NPS Vatsalya Scheme Launch Today: NPS Vatsalya is a new pension program specifically for minors. Parents and guardians can spend as little as ₹1,000 annually in their child’s future, making it affordable for families of all economic levels.
Finance Minister Nirmala Sitharaman will launch the much-awaited NPS Vatsalya Scheme on Wednesday, September 18. This project, announced in Budget 2024, seeks to financially safeguard children’s futures by encouraging guardians to invest in pension accounts on their behalf. The plan will be introduced at 3 p.m. in New Delhi, with 75 places participating virtually.
What is The NPS Vatsalya Scheme?
National Pension System (NPS) Vatsalya scheme is a full form of a new pension program specifically for minors. Parents and guardians can spend as little as ₹1,000 annually in their child’s future, making it affordable for families of all economic levels.
The scheme’s goal is to produce wealth through long-term investments that leverage compounding. As part of their enrollment in the National Pension System (NPS), children will obtain PRAN cards (Permanent Retirement Account Numbers).
Key benefits of the NPS Vatsalya Scheme
- Protection against uncertainty and long-term financial security
- Teaching financial responsibility (concept of pension planning)
- Encouragement for long-term investment
- Flexibility in future financial planning
- Benefits of compound interest with long-term investment
NPS Vatsalya Scheme Eligibility
Indian citizens can set up an NPS Vatsalya account for their children. Guardians of minors are also eligible. Once the child reaches 18, the account can be simply transformed into a conventional NPS Tier-I account.

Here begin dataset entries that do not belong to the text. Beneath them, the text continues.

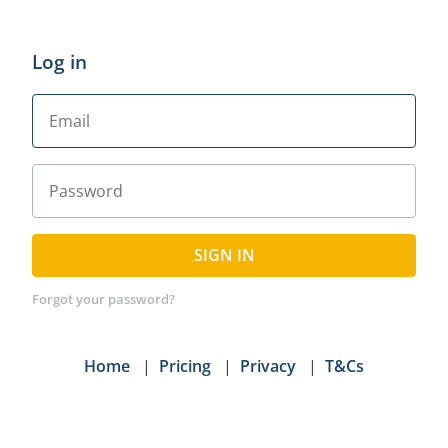
Log in
SIGN IN
Forgot your password?
Home
|
Pricing
|
Privacy
|
T&Cs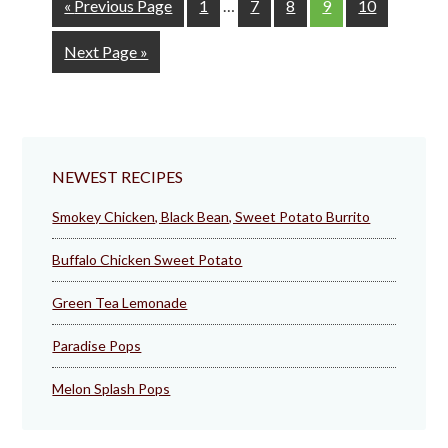
Go
Page
Page
Page
Page
Page
«
Previous Page
1
…
7
8
9
10
pages
to
omitted
Go
Next Page »
to
NEWEST RECIPES
Smokey Chicken, Black Bean, Sweet Potato Burrito
Buffalo Chicken Sweet Potato
Green Tea Lemonade
Paradise Pops
Melon Splash Pops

NPS vatsalya scheme features
Parents can manage their child’s account by selecting from a variety of investment options:
Default choice: Moderate Life Cycle Fund (LC-50) with 50% equity exposure.
Auto Choice: Select between Aggressive (LC-75) to Conservative (LC-25).
Active Choice: Guardians can tailor fund allocation, with up to 75% equity exposure and a variety of corporate debt, government securities, and alternative assets.
Contributions start at ₹1,000 per year and are unlimited.
Death and succession rules of the NPS Vatsalya Scheme
In the event of a subscriber’s death, the full corpus is returned to the guardian, who is the registered nominee.
If the guardian passes away, another guardian can be appointed using a new KYC. If both parents die, a legal guardian can continue to contribute or wait until the kid reaches the age of 18 before making any further investments.
After turning 18
When the child reaches adulthood, the NPS Vatsalya account becomes a conventional NPS Tier-I account. Key possibilities include:
Continuing the account: Subscribers can continue investing after 18 years with a new KYC within three months.
Exiting NPS: Subscribers can exit by reinvesting 80% of their funds in an annuity plan and taking 20% as a lump amount.
If the total corpus is less than ₹2.5 lakh, you can withdraw the entire amount.